# Logistic Regression With Trimming

In this tutorial, we will play with the robust version of the classic binary classification problem.

**Brief summary**. Denote $\{y_i, a_i\}$ as our data pair, where $a_i$ is the $i$th image and $y_i$ is the corresponding label. Our goal is to come up with a classifier such that when there is a new image, we could automatically generate the label. When there are only two classes, for example all the $y_i$ are either $-1$ or $1$, we could use *logistic regression* to accomplish this goal.

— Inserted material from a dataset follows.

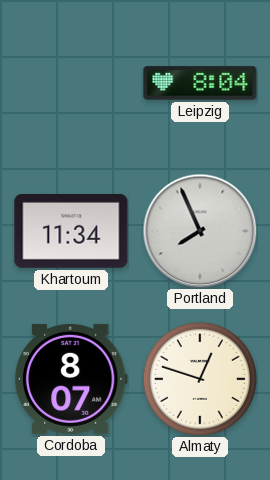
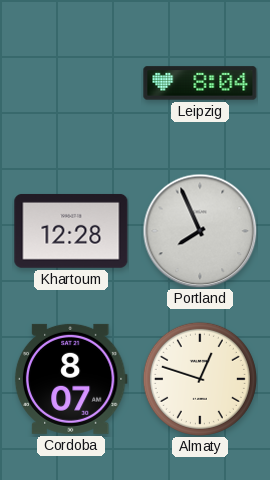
Khartoum: 11:34 -> 12:28
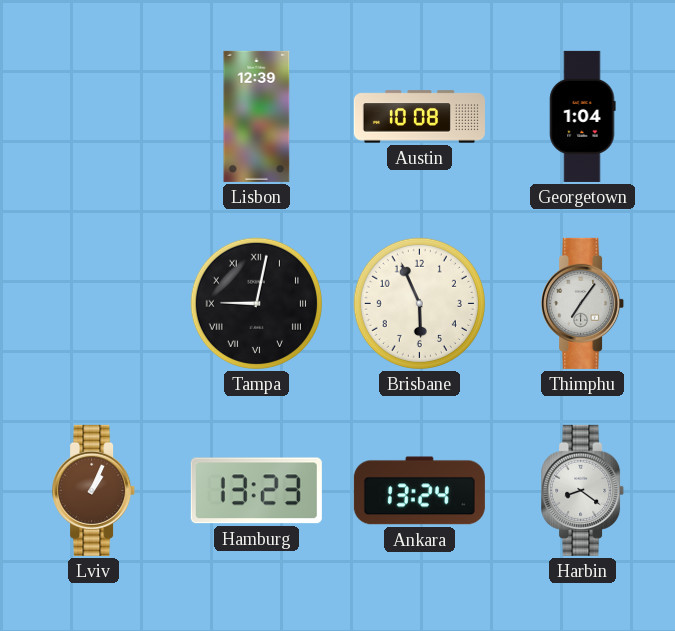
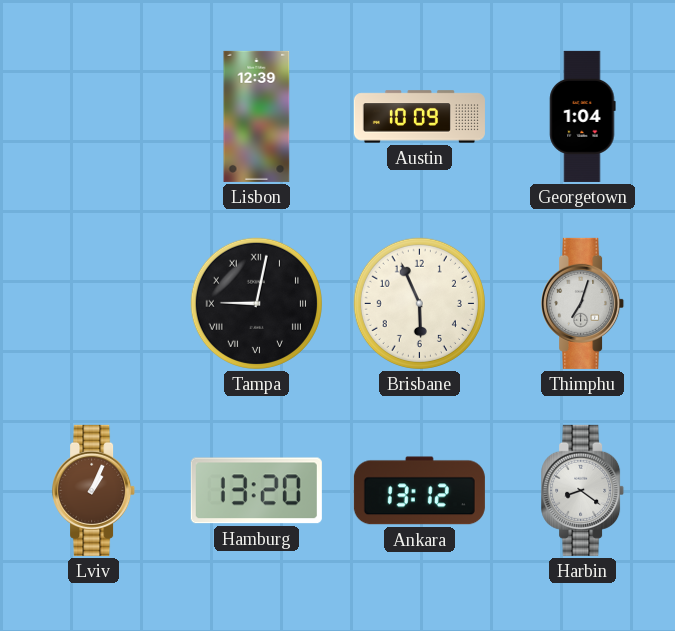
Austin: 10:08 -> 10:09
Thimphu: 7:06 -> 7:03
Hamburg: 13:23 -> 13:20
Ankara: 13:24 -> 13:12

Moreover we will spin in a robust variation to automatically detect anomalies (weird images).

**Some math**. Assume $y_i \in \{-1, 1\}$, we could write out our negative log likelihood for trimming logistic regression.
$$
\min_{x, w}~~\frac{1}{m}\sum_{i=1}^m w_i\log(1 + \exp(-y_i \langle a_i, x \rangle)) + \frac{\lambda}{2}\|x\|^2
\quad \text{s.t.}~~0 \le w_i \le 1,~\sum_{i=1}^m w_i = h
$$
where $x$ is our classifier and $w$ is the trimming weights.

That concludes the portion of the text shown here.